Lines outside polling stations stretched longer as the morning went on, with some voters showing up as early as 4am to be the first to vote. “I was at my Glenrosa polling station at 5:30 and there were already a hundred people in front of me,” said Ross Perry, the husband of the Albright Unitarian Methodist Church’s Pastor.

And most people didn’t mind the wait. “It does feel better to vote on Election Day,” said Steve Stanley, a 60-year-old graphic designer and Obama supporter. “You wait in line with other voters, it’s more rewarding.”

According to officials, 827,380 Maricopa County residents had requested absentee ballots or had voted as of 2 pm Friday. Sixty-eight percent of those ballots have been returned. There are about 1.7 million registered voters in the county.


Economics platform vs experience

Rushing back to his car for a post-ballot cigarette, John Hamel said his vote went to Obama.  “I’m looking at property in Argentina,” he says, half-jokingly. “If McCain is elected, I’m out of here.”

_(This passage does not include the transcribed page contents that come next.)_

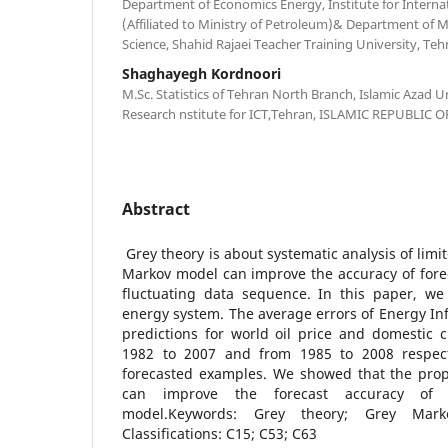
Department of Economics Energy, Institute for Internat
(Affiliated to Ministry of Petroleum)& Department of M
Science, Shahid Rajaei Teacher Training University, Teh
Shaghayegh Kordnoori
M.Sc. Statistics of Tehran North Branch, Islamic Azad Un
Research nstitute for ICT,Tehran, ISLAMIC REPUBLIC O
Abstract
Grey theory is about systematic analysis of limi
Markov model can improve the accuracy of fore
fluctuating data sequence. In this paper, w
energy system. The average errors of Energy In
predictions for world oil price and domestic 
1982 to 2007 and from 1985 to 2008 respec
forecasted examples. We showed that the pro
can improve the forecast accuracy of o
model.Keywords: Grey theory; Grey Mark
Classifications: C15; C53; C63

The 53-year-old engineer said he was sold on Obama’s economics policies. “McCain doesn’t anything about economics. When he was interviewed on 60 Minutes, he was asked ‘Senator, are we in a recession?’ He didn’t know the definition. A good leader would have said, ‘No, not yet, but we need to work hard to avoid it.”

Among Republican voters leaving the polling station, Obama’s lack of experience was a recurring argument. Mark and Kathrina Lazare, who described themselves as small-business owners, showed up to the church with handmade posters. One said “No experience, NObama,” the other urged to “Use you brain, vote McCain.”

Asked if John F. Kennedy hadn’t proven that experience was not all that it took to be a good president, Lazare, wearing a shirt that looked like it had been pieced together with parts of the US flag, said no. “Under JFK, we came close to the Cuba Missile crisis and that’s what’s going to happen to Obama,” he said. “Once elected, the world will test him.”

Vicky Vos, a saleswoman about to lose her job, and her daughter Sarah Jones, a medical assistant, voted together although not for the same candidate. While her mother raved about McCain as an experienced senator who has always done what he was asked to do, Vicky smiled. “Based on what I heard at the debates, I think Obama is a better choice,” she said.